*Task*.
Copy all of the data below without altering a single line.

*Data extract*.
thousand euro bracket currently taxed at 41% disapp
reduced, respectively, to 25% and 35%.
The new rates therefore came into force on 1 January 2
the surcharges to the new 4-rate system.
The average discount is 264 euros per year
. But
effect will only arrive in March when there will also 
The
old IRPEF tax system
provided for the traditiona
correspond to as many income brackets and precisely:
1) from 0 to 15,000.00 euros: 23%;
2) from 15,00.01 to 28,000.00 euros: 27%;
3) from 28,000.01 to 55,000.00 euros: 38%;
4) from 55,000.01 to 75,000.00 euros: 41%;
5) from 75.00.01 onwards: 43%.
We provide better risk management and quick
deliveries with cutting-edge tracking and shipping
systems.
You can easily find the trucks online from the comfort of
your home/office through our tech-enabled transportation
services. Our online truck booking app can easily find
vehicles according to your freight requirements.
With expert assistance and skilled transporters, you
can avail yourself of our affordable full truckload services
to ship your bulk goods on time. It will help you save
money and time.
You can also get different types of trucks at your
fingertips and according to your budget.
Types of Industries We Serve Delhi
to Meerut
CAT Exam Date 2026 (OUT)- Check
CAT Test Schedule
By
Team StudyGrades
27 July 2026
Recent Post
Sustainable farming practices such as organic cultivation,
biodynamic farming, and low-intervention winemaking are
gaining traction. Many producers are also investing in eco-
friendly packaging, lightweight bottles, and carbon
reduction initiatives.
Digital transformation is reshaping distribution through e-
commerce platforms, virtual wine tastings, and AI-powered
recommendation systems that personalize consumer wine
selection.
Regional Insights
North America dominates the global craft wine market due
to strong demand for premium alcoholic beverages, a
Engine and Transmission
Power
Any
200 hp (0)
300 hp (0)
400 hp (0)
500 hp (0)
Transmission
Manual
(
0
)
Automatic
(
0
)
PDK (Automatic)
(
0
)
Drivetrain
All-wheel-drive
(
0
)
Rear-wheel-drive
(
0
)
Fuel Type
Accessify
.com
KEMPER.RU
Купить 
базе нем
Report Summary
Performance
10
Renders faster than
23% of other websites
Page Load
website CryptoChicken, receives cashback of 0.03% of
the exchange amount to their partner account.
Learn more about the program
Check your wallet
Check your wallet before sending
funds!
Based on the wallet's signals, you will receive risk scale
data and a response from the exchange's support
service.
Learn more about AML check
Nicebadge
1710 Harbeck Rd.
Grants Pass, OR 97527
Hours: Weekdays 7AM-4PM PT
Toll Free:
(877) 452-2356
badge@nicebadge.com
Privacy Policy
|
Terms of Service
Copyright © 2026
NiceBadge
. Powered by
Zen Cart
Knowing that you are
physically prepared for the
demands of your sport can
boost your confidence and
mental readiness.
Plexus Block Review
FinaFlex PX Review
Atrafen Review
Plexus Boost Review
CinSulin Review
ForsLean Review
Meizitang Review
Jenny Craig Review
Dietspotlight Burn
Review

*Answer below*.
thousand euro bracket currently taxed at 41% disapp
reduced, respectively, to 25% and 35%.
The new rates therefore came into force on 1 January 2
the surcharges to the new 4-rate system.
The average discount is 264 euros per year
. But
effect will only arrive in March when there will also 
The
old IRPEF tax system
provided for the traditiona
correspond to as many income brackets and precisely:
1) from 0 to 15,000.00 euros: 23%;
2) from 15,00.01 to 28,000.00 euros: 27%;
3) from 28,000.01 to 55,000.00 euros: 38%;
4) from 55,000.01 to 75,000.00 euros: 41%;
5) from 75.00.01 onwards: 43%.
We provide better risk management and quick
deliveries with cutting-edge tracking and shipping
systems.
You can easily find the trucks online from the comfort of
your home/office through our tech-enabled transportation
services. Our online truck booking app can easily find
vehicles according to your freight requirements.
With expert assistance and skilled transporters, you
can avail yourself of our affordable full truckload services
to ship your bulk goods on time. It will help you save
money and time.
You can also get different types of trucks at your
fingertips and according to your budget.
Types of Industries We Serve Delhi
to Meerut
CAT Exam Date 2026 (OUT)- Check
CAT Test Schedule
By
Team StudyGrades
27 July 2026
Recent Post
Sustainable farming practices such as organic cultivation,
biodynamic farming, and low-intervention winemaking are
gaining traction. Many producers are also investing in eco-
friendly packaging, lightweight bottles, and carbon
reduction initiatives.
Digital transformation is reshaping distribution through e-
commerce platforms, virtual wine tastings, and AI-powered
recommendation systems that personalize consumer wine
selection.
Regional Insights
North America dominates the global craft wine market due
to strong demand for premium alcoholic beverages, a
Engine and Transmission
Power
Any
200 hp (0)
300 hp (0)
400 hp (0)
500 hp (0)
Transmission
Manual
(
0
)
Automatic
(
0
)
PDK (Automatic)
(
0
)
Drivetrain
All-wheel-drive
(
0
)
Rear-wheel-drive
(
0
)
Fuel Type
Accessify
.com
KEMPER.RU
Купить 
базе нем
Report Summary
Performance
10
Renders faster than
23% of other websites
Page Load
website CryptoChicken, receives cashback of 0.03% of
the exchange amount to their partner account.
Learn more about the program
Check your wallet
Check your wallet before sending
funds!
Based on the wallet's signals, you will receive risk scale
data and a response from the exchange's support
service.
Learn more about AML check
Nicebadge
1710 Harbeck Rd.
Grants Pass, OR 97527
Hours: Weekdays 7AM-4PM PT
Toll Free:
(877) 452-2356
badge@nicebadge.com
Privacy Policy
|
Terms of Service
Copyright © 2026
NiceBadge
. Powered by
Zen Cart
Knowing that you are
physically prepared for the
demands of your sport can
boost your confidence and
mental readiness.
Plexus Block Review
FinaFlex PX Review
Atrafen Review
Plexus Boost Review
CinSulin Review
ForsLean Review
Meizitang Review
Jenny Craig Review
Dietspotlight Burn
Review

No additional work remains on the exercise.